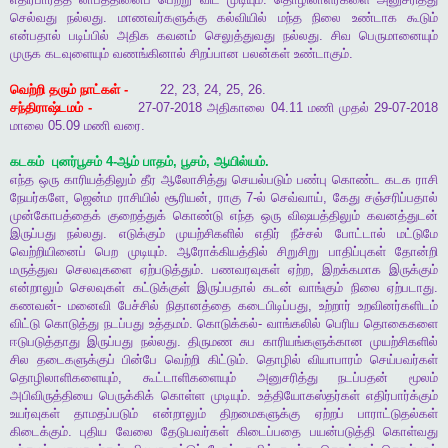
செல்வது
நல்லது
.
மாணவர்களுக்கு
கல்வியில்
மந்த
நிலை
உண்டாக
கூடும்
என்பதால்
படிப்பில்
அதிக
கவனம்
செலுத்துவது
நல்லது
.
சிவ
பெருமானையும்
முருக
கடவுளையும்
வணங்கினால்
சிறப்பான
பலன்கள்
உண்டாகும்
.
வெற்றி
தரும்
நாட்கள்
-
22, 23, 24, 25, 26.
சந்திராஷ்டமம்
-
27-07-2018
அதிகாலை
04.11
மணி
முதல்
29-07-2018
மாலை
05.09
மணி
வரை
.
கடகம்
புனர்பூசம்
4-
ஆம்
பாதம்
,
பூசம்
,
ஆயில்யம்
.
எந்த
ஒரு
காரியத்திலும்
தீர
ஆலோசித்து
செயல்படும்
பண்பு
கொண்ட
கடக
ராசி
நேயர்களே
,
ஜென்ம
ராசியில்
சூரியன்
,
ராகு
7-
ல்
செவ்வாய்
,
கேது
சஞ்சரிப்பதால்
முன்கோபத்தைக்
குறைத்துக்
கொண்டு
எந்த
ஒரு
விஷயத்திலும்
கவனத்துடன்
இருப்பது
நல்லது
.
எடுக்கும்
முயற்சிகளில்
எதிர்
நீச்சல்
போட்டால்
மட்டுமே
வெற்றியினைப்
பெற
முடியும்
.
ஆரோக்கியத்தில்
சிறுசிறு
பாதிப்புகள்
தோன்றி
மருத்துவ
செலவுகளை
ஏற்படுத்தும்
.
பணவரவுகள்
ஏற்ற
,
இறக்கமாக
இருக்கும்
என்றாலும்
செலவுகள்
கட்டுக்குள்
இருப்பதால்
கடன்
வாங்கும்
நிலை
ஏற்படாது
.
கணவன்
-
மனைவி
பேச்சில்
நிதானத்தை
கடைபிடிப்பது
,
உற்றார்
உறவினர்களிடம்
விட்டு
கொடுத்து
நடப்பது
உத்தமம்
.
கொடுக்கல்
-
வாங்கலில்
பெரிய
தொகைகளை
ஈடுபடுத்தாது
இருப்பது
நல்லது
.
திருமண
சுப
காரியங்களுக்கான
முயற்சிகளில்
சில
தடைகளுக்குப்
பின்பே
வெற்றி
கிட்டும்
.
தொழில்
வியாபாரம்
செய்பவர்கள்
தொழிலாளிகளையும்
,
கூட்டாளிகளையும்
அனுசரித்து
நடப்பதன்
மூலம்
அபிவிருத்தியை
பெருக்கிக்
கொள்ள
முடியும்
.
உத்தியோகஸ்தர்கள்
எதிர்பார்க்கும்
உயர்வுகள்
தாமதப்படும்
என்றாலும்
திறமைகளுக்கு
ஏற்றப்
பாராட்டுதல்கள்
கிடைக்கும்
.
புதிய
வேலை
தேடுபவர்கள்
கிடைப்பதை
பயன்படுத்தி
கொள்வது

⁂

__What is required__
Quote the full listing above word for word; exclude every picture from the copy.

__Response for this exercise__
செல்வது
நல்லது
.
மாணவர்களுக்கு
கல்வியில்
மந்த
நிலை
உண்டாக
கூடும்
என்பதால்
படிப்பில்
அதிக
கவனம்
செலுத்துவது
நல்லது
.
சிவ
பெருமானையும்
முருக
கடவுளையும்
வணங்கினால்
சிறப்பான
பலன்கள்
உண்டாகும்
.
வெற்றி
தரும்
நாட்கள்
-
22, 23, 24, 25, 26.
சந்திராஷ்டமம்
-
27-07-2018
அதிகாலை
04.11
மணி
முதல்
29-07-2018
மாலை
05.09
மணி
வரை
.
கடகம்
புனர்பூசம்
4-
ஆம்
பாதம்
,
பூசம்
,
ஆயில்யம்
.
எந்த
ஒரு
காரியத்திலும்
தீர
ஆலோசித்து
செயல்படும்
பண்பு
கொண்ட
கடக
ராசி
நேயர்களே
,
ஜென்ம
ராசியில்
சூரியன்
,
ராகு
7-
ல்
செவ்வாய்
,
கேது
சஞ்சரிப்பதால்
முன்கோபத்தைக்
குறைத்துக்
கொண்டு
எந்த
ஒரு
விஷயத்திலும்
கவனத்துடன்
இருப்பது
நல்லது
.
எடுக்கும்
முயற்சிகளில்
எதிர்
நீச்சல்
போட்டால்
மட்டுமே
வெற்றியினைப்
பெற
முடியும்
.
ஆரோக்கியத்தில்
சிறுசிறு
பாதிப்புகள்
தோன்றி
மருத்துவ
செலவுகளை
ஏற்படுத்தும்
.
பணவரவுகள்
ஏற்ற
,
இறக்கமாக
இருக்கும்
என்றாலும்
செலவுகள்
கட்டுக்குள்
இருப்பதால்
கடன்
வாங்கும்
நிலை
ஏற்படாது
.
கணவன்
-
மனைவி
பேச்சில்
நிதானத்தை
கடைபிடிப்பது
,
உற்றார்
உறவினர்களிடம்
விட்டு
கொடுத்து
நடப்பது
உத்தமம்
.
கொடுக்கல்
-
வாங்கலில்
பெரிய
தொகைகளை
ஈடுபடுத்தாது
இருப்பது
நல்லது
.
திருமண
சுப
காரியங்களுக்கான
முயற்சிகளில்
சில
தடைகளுக்குப்
பின்பே
வெற்றி
கிட்டும்
.
தொழில்
வியாபாரம்
செய்பவர்கள்
தொழிலாளிகளையும்
,
கூட்டாளிகளையும்
அனுசரித்து
நடப்பதன்
மூலம்
அபிவிருத்தியை
பெருக்கிக்
கொள்ள
முடியும்
.
உத்தியோகஸ்தர்கள்
எதிர்பார்க்கும்
உயர்வுகள்
தாமதப்படும்
என்றாலும்
திறமைகளுக்கு
ஏற்றப்
பாராட்டுதல்கள்
கிடைக்கும்
.
புதிய
வேலை
தேடுபவர்கள்
கிடைப்பதை
பயன்படுத்தி
கொள்வது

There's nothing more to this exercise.